[DATA]

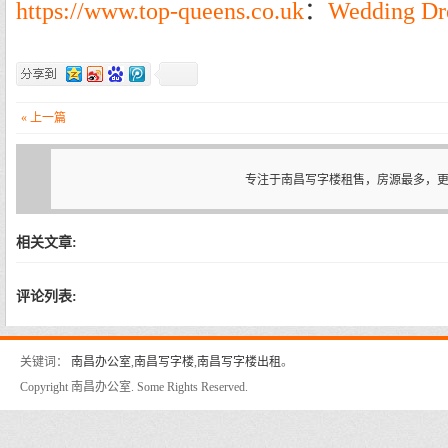
https://www.top-queens.co.uk
：
Wedding Dr
« 上一篇
专注于南昌写字楼租售，房源最多，
相关文章:
评论列表:
关键词：
南昌办公室
,
南昌写字楼
,
南昌写字楼出租
。
Copyright 南昌办公室. Some Rights Reserved.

[/DATA]

REQUIRED ACTION: Each record above is to be copied out exactly; its pictures are not.

TASK ANSWER:
https://www.top-queens.co.uk
：
Wedding Dr
« 上一篇
专注于南昌写字楼租售，房源最多，
相关文章:
评论列表:
关键词：
南昌办公室
,
南昌写字楼
,
南昌写字楼出租
。
Copyright 南昌办公室. Some Rights Reserved.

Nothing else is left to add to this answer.